Shame is the cancer of the psyche. It eats away at us slowly, tainting everything we experience with its dark glow of self-loathing. And it all stems from a lack of self-forgiveness.
Have you ever said, done, or thought something truly horrible?
Have you ever:
- betrayed someone you loved
- overstepped a boundary you thought you’d never cross, or
- intentionally inflicted harm upon yourself (or another)?
If you’re human, I can guarantee that you’ll say an almost immediate yes.
And don’t worry, you’re not alone. We have all been there to differing degrees. You’re not a monster, you’re just a flawed and wounded human being.
While I’m not here to excuse anything you’ve done (self-responsibility is crucial), I am here to be a voice of compassion. Hating yourself won’t make anything better.
It’s time for some self-forgiveness.
Table of contents
What is Self-Forgiveness?
Self-forgiveness is the practice of forgiving yourself of past wrongdoings. It involves changing your perception of yourself and what happened through the eyes of self-compassion and self-understanding.
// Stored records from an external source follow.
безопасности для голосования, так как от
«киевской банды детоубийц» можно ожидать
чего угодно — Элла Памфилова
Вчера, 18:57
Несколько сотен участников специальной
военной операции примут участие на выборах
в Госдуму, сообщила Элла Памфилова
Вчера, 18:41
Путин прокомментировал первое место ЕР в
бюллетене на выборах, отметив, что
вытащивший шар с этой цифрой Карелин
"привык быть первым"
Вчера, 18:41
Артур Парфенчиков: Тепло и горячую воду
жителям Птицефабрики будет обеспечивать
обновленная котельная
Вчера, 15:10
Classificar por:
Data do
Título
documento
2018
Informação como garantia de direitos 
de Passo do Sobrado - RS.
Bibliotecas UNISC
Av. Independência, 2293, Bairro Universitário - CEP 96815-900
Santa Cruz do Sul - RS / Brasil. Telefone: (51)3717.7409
By understanding the deeper mechanics of why you did what you did, and holding yourself in the embrace of self-love, you can let go, move on, and feel free again.
Actions That Make us Feel Guilt and Shame (Examples)
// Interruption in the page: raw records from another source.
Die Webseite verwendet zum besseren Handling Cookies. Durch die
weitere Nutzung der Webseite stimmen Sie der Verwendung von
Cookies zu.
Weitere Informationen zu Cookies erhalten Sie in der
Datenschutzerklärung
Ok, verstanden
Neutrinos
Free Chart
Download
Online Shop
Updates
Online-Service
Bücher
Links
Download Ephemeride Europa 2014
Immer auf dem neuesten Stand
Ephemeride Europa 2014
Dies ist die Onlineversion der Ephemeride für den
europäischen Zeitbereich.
While we can sometimes feel haunted by a thought or intention we’ve secretly carried (once or many times), generally we feel most deeply impacted by what we’ve done.
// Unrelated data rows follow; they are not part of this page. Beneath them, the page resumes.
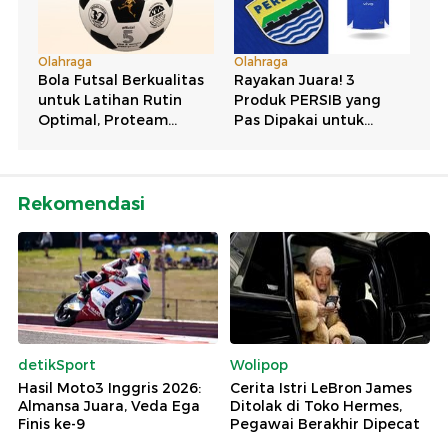
Rekomendasi
detikSport
Wolipop
Hasil Moto3 Inggris 2026:
Cerita Istri LeBron James
Almansa Juara, Veda Ega
Ditolak di Toko Hermes,
Finis ke-9
Pegawai Berakhir Dipecat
Here are some examples of actions that cause us guilt and shame:
- Bullying someone
- Getting an abortion
- Cheating on your partner
- Physically hurting a loved one
- Gossiping and/or spreading rumors
- Destroying other’s property
And of course, there are more extreme cases out there that range from molestation to murder. (Clearly, this article isn’t approving such actions, or giving you a get out of jail free card – it’s simply focusing on the other side of the journey: self-forgiveness.)
The Dark Side of Self-Condemnation
It’s vital to have a certain level of guilt/shame after hurting ourselves or someone else. Without guilt, we would sociopathically ignore the impact of our behavior. (And can you imagine what society would be like if no one felt bad about what they’d done? We’d be living in a non-stop apocalypse.)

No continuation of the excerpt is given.